Turks have long been known among “middle easterners” as being light of color. I can’t immediately produce the sources, (perhaps Razib can) but Arabs would sometimes compare Europeans to Turks for their pale skin, and the Somalis at first thought the English were Turks–you might find this odd tidbit in the memoires of Lawrence of Arabia (and Turks had treated Somalis very badly, so they were terrified.) Whatever their origins, Turkey-ites have long been among the paler-faces of the world, although many, many, of course, are more typically “middle eastern” looking.
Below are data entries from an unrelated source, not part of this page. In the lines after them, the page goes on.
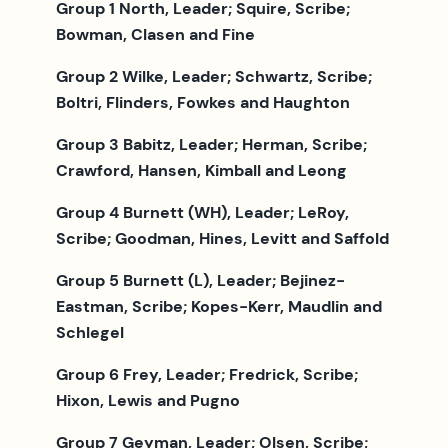
Group 1 North, Leader; Squire, Scribe;
Bowman, Clasen and Fine
Group 2 Wilke, Leader; Schwartz, Scribe;
Boltri, Flinders, Fowkes and Haughton
Group 3 Babitz, Leader; Herman, Scribe;
Crawford, Hansen, Kimball and Leong
Group 4 Burnett (WH), Leader; LeRoy,
Scribe; Goodman, Hines, Levitt and Saffold
Group 5 Burnett (L), Leader; Bejinez-
Eastman, Scribe; Kopes-Kerr, Maudlin and
Schlegel
Group 6 Frey, Leader; Fredrick, Scribe;
Hixon, Lewis and Pugno
Group 7 Geyman, Leader; Olsen, Scribe;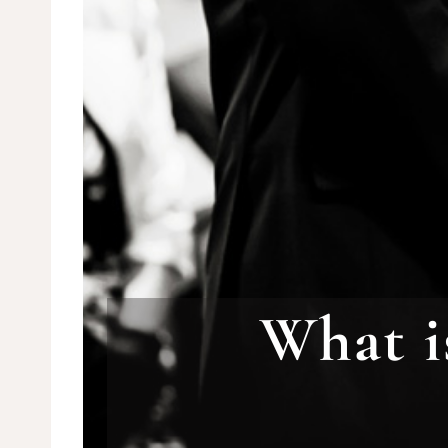
What i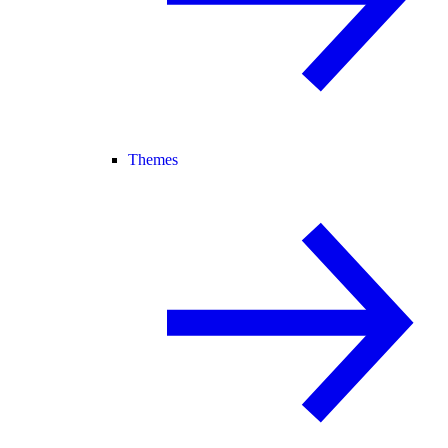
Themes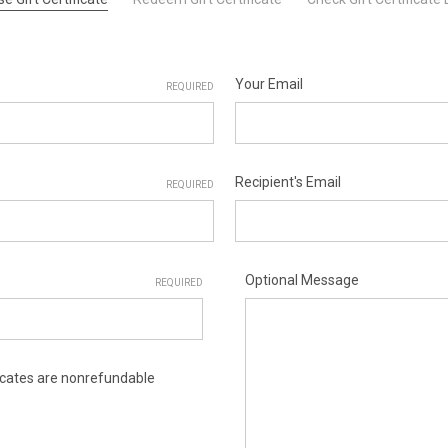
Your Email
REQUIRED
Recipient's Email
REQUIRED
Optional Message
REQUIRED
ificates are nonrefundable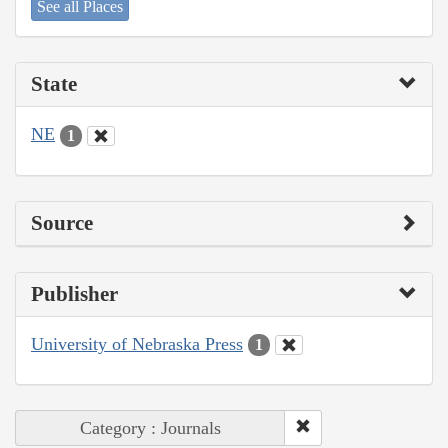
See all Places
State
NE
1
Source
Publisher
University of Nebraska Press
1
Category : Journals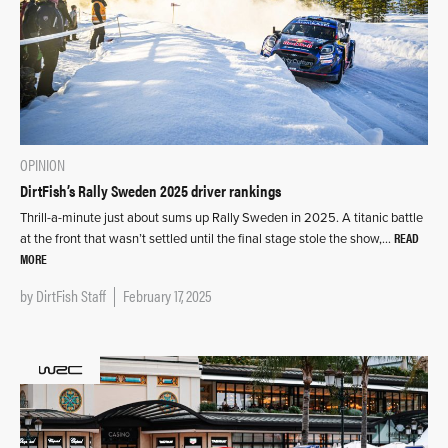
OPINION
DirtFish’s Rally Sweden 2025 driver rankings
Thrill-a-minute just about sums up Rally Sweden in 2025. A titanic battle
READ
at the front that wasn’t settled until the final stage stole the show,…
MORE
by
DirtFish Staff
February 17, 2025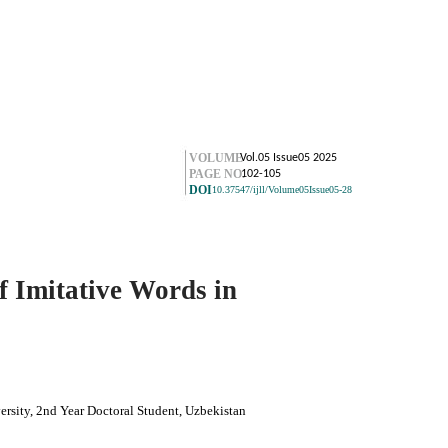
VOLUME
Vol.05 Issue05 2025
PAGE NO.
102-105
DOI
10.37547/ijll/Volume05Issue05-28
f Imitative Words in
rsity, 2nd Year Doctoral Student, Uzbekistan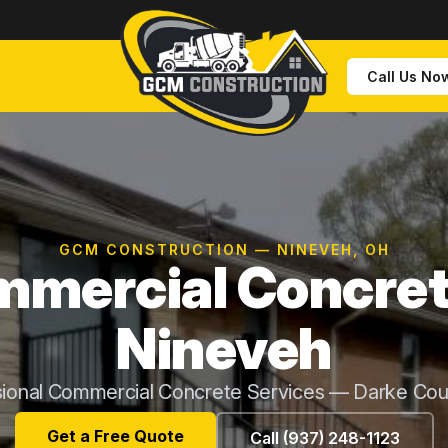
Call Us No
GCM CONSTRUCTION — NINEVEH, OH
mercial Concret
Nineveh
sional Commercial Concrete Services — Darke Cou
Get a Free Quote
Call (937) 248-1123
Hungarians are supposed to be “Magyars” but I have yet to see more than an occasional one who looks to be of golden horde steppe origin.
btw, Doesn’t”Caucasian” refer to a race in the sense of phenotype more than color. This “people of color” banner is getting really over done. When I was growing up, middle easterners, Persian or Arab, and even many people of the Indian sub-continent, were described as “Caucasian.” Obviously they had characteristics different from Europeans, but the basic look was there. Or so the World Book Encyplopedia told me.